The words “unprecedented flooding” seem to sum up the helplessness of governments pitted against a perfidious Nature, unable to predict random occurrences. Flooding has always been with us, and there is nothing that can be done against a unique happening. Unless, of course, the “unprecedented” bit is an outright lie: I would argue that it is.

  In any “normal” situation, flooding is part of the natural order of things. In fact, in the longer term, it is beneficial. It spreads fertile silt over cultivable flatlands, or flood plains, allowing the successful cultivation of crops. This is why flood plains have been the birthplaces of modern civilization – the Nile, the Euphrates etc.

  With the increasing use of chemical fertilisers, flooding ceased to be a part of agriculture and became a nuisance; something to be restricted and constrained in channels and solid banks. This did not, however, inhibit the practice of building on flood plains, largely down to urban proximity (jobs, services, infrastructure) and ease of construction: hence profits! In a warming world, driven by capitalist production in a fossil economy, this was a recipe for disaster. The construction of of flood defences and the resulting constriction of flood waters intensified the effects of flooding further downstream.

  Add to this the effects of an ancient sewage and storm water system, and the problem is magnified. Most of our core urban sewage system is Victorian, brick built or in clay pips, and prone to collapse. When it has done so, it has been replaced piecemeal, adding further stress to the remaining older parts. New, suburban housing has nice, new pipework and sluices, but these frequently empty into the old, core system, sampling adding to the problem. The Victorians were not unaware of problems even then, which is why the rich lived on the hill: shit flows downhill.

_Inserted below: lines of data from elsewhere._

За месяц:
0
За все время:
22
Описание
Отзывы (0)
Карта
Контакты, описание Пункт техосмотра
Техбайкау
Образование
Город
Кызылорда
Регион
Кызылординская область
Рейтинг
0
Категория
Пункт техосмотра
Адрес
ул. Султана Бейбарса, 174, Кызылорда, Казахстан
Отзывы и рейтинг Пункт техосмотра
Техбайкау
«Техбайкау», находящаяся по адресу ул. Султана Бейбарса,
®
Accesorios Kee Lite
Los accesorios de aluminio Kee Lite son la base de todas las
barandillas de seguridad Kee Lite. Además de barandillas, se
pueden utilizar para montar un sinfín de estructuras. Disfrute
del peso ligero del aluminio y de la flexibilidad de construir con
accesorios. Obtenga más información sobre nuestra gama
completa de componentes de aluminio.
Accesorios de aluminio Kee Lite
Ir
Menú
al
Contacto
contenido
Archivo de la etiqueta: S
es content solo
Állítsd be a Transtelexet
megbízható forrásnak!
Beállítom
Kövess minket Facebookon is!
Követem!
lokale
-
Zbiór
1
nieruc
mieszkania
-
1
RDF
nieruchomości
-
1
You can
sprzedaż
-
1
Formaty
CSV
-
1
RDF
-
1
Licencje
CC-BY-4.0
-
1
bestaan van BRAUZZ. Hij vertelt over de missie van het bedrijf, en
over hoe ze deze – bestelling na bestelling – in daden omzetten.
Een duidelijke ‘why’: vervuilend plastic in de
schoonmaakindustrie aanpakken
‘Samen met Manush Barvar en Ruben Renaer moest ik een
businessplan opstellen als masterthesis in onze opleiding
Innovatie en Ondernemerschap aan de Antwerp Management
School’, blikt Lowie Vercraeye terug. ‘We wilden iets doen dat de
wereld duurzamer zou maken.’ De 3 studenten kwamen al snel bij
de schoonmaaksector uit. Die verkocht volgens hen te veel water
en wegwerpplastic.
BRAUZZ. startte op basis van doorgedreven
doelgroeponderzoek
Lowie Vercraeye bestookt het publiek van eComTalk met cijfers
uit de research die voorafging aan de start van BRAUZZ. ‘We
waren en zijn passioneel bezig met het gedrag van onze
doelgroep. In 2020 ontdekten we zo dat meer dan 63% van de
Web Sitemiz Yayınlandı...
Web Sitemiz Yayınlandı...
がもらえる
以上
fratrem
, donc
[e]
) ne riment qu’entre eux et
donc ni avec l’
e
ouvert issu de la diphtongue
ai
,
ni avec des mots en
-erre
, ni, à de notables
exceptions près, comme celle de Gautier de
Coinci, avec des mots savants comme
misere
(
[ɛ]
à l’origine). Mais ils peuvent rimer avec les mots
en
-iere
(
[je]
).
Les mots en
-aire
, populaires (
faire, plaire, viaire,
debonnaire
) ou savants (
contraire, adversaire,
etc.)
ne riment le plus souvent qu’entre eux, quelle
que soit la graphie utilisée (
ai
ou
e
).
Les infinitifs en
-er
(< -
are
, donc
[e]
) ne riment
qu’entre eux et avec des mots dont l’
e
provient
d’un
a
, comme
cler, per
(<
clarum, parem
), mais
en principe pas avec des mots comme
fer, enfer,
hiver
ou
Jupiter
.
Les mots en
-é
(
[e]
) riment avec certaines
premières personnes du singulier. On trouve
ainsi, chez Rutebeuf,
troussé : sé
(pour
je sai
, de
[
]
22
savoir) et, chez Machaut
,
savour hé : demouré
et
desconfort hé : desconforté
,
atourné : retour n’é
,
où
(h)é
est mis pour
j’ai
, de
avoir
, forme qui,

  The farming system is not free of problems regarding flooding, either. Land use has had a major effect on flooding. A widespread move from winter to spring sowing leaves ploughed land open to the elements over the winter. In a “normal” winter, ice and frost breaks down the soil, making sowing easier. In a warmer and wetter “normal”, it merely facilitates soil breakdown and run-off as silt. Straight lines of maize plantations worsen the effect.

  There has been a bonfire of regulations under recent governments which has had a significant worsening effect.  The benefits of dredging rivers can be over- stated, given the destruction of habitat, but done scientifically, it can help water distribution. The preservation of natural waterways has been used as a smokescreen to cover up massive cuts in the Environment Agency. This has rendered its ability to maintain waterways largely ineffective. A whole raft of flood prevention measures was put on hold due to budget cuts. The last Labour Government had a budget for such measures up to 2021: the last two Tory Governments have slashed £1 billion from that Budget.

  Agribusiness and the National Farmers Union (read: Multinational Big Farming) have demanded that we trust Big Farming to act responsibly and self-regulate. The results have proved we cannot! George Monbiot has penned a new meaning for the DEFRA (Department of Environment, Food and Rural Affairs) acronym: “Doing Everything Farmers’ Representatives Ask”! Big Farming is propped up by £3.6 billion of public money each year. The subsidies used to be dependent on soil preservation measures, but the last ConDem government removed this requirement. Worse, Maize, the crop most destructive of soil integrity, had ALL regulation removed! Maize has gone from 1,400 to 160,000 hectares between 1970 and 2013. A 2013 study in Somerset indicated that three quarters of Maize fields surveyed had lost soil integrity. The lack of stubble or weeds in those fields had reduced soil absorption and increased run off, and the straight lines of maize, ignoring hill erosion, worsened it. The Maize is not even used for consumption, but feeds the biofuel industry; a fake-ecological “alternative” energy source. Fuel oil Maize also receives large European subsidies.

  All of this has been known for some time, at the very latest by 2013 and in most cases much earlier. This is no surprise occurrence of unprecedented natural phenomena, but an entirely predictable result of capitalist mismanagement of the micro- and macro- ecology. Austerity and the profit-based economy is entirely unable to restore flood safety, just as it is incapable of feeding the world. We need system change to overcome climate change.